At issue was the Mars Effect, an extraordinary claim made by French statistician and psychologist Michel Gauquelin. Gauquelin had discovered an apparent statistical correlation between the position of Mars in the sky at the moment of birth of a person with the odds of that person becoming a sports champion, producing a genuine piece of empirical evidence that astrology might not be nonsense after all. This dismayed the pseudoskeptics, who until them had been comfortable dismissing astrology on purely theoretical grounds and were unwilling to even entertain the hypothesis that Gauquelin's analysis might be correct. In 1976, in an attempt to make this embarrassment go away once and for all, Harvard professor of biostatistics and CSICOP fellow Marvin Zelen proposed a simplified version of the original Gauquelin study which he subsequently performed with the assistance of CSICOP chairman and professor of philosophy Paul Kurtz and George Abell, a UCLA astronomer. In order to get the result they wanted, the trio had to commit a total of six statistical blunders, which are discussed in detail in the article The True Disbelievers: Mars Effect Drives Skeptics to Irrationality by former CSICOP fellow Richard Kammann. Proper analysis showed that the new study actually supported the Gauquelin effect.

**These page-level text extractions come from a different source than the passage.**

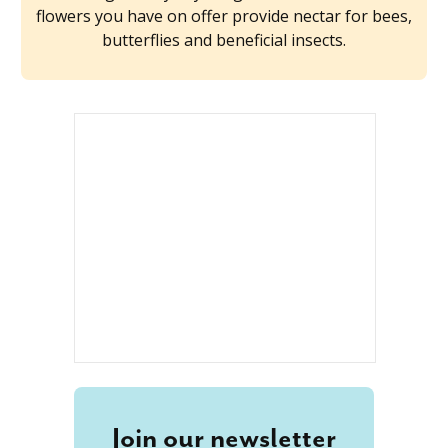
flowers you have on offer provide nectar for bees,
butterflies and beneficial insects.
Join our newsletter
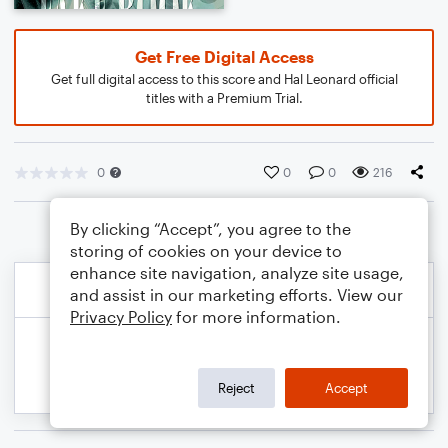
Get Free Digital Access
Get full digital access to this score and Hal Leonard official
titles with a Premium Trial.
0
0
0
216
By clicking “Accept”, you agree to the
storing of cookies on your device to
enhance site navigation, analyze site usage,
and assist in our marketing efforts. View our
Privacy Policy
for more information.
Reject
Accept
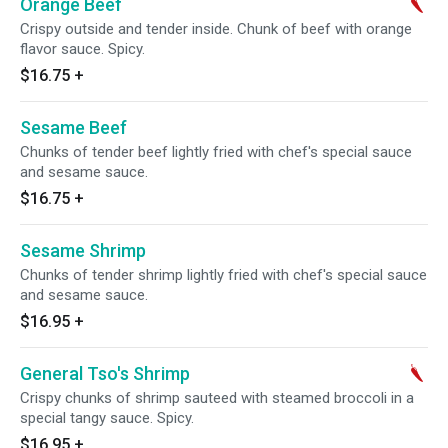
Orange Beef
Crispy outside and tender inside. Chunk of beef with orange
flavor sauce. Spicy.
$16.75
+
Sesame Beef
Chunks of tender beef lightly fried with chef's special sauce
and sesame sauce.
$16.75
+
Sesame Shrimp
Chunks of tender shrimp lightly fried with chef's special sauce
and sesame sauce.
$16.95
+
General Tso's Shrimp
Crispy chunks of shrimp sauteed with steamed broccoli in a
special tangy sauce. Spicy.
$16.95
+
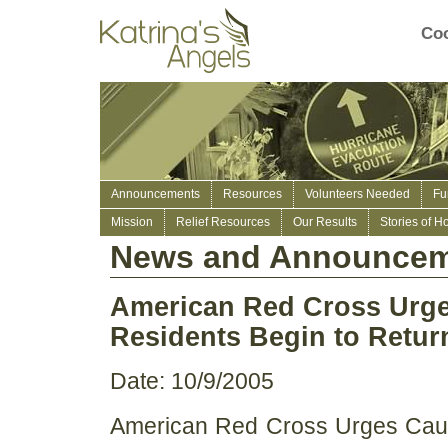
Coo
Announcements
Resources
Volunteers Needed
Fu
Mission
Relief Resources
Our Results
Stories of H
News and Announcem
American Red Cross Urge
Residents Begin to Retu
Date: 10/9/2005
American Red Cross Urges Caut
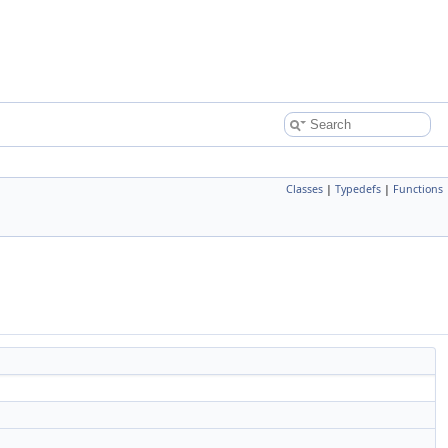
Classes
|
Typedefs
|
Functions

But Kurtz and his fellow pseudoskeptics had never been interested in performing proper science. Their minds had been made up long before the study was performed, and they adamantly refused to admit their mistake in public. This lead to the resignation of many fair-minded CSICOP members, among them Richard Kammann and co-founder Marcello Truzzi. Truzzi wrote about his experience in Reflections On The Reception Of Unconventional Claims In Science:

Originally I was invited to be a co-chairman of CSICOP by Paul Kurtz. I helped to write the bylaws and edited their journal. I found myself attacked by the Committee members and board, who considered me to be too soft on the paranormalists. My position was not to treat protoscientists as adversaries, but to look to the best of them and ask them for their best scientific evidence. I found that the Committee was much more interested in attacking the most publicly visible claimants such as the "National Enquirer". The major interest of the Committee was not inquiry but to serve as an advocacy body, a public relations group for scientific orthodoxy. The Committee has made many mistakes. My main objection to the Committee, and the reason I chose to leave it, was that it was taking the public position that it represented the scientific community, serving as gatekeepers on maverick claims, whereas I felt they were simply unqualified to act as judge and jury when they were simply lawyers.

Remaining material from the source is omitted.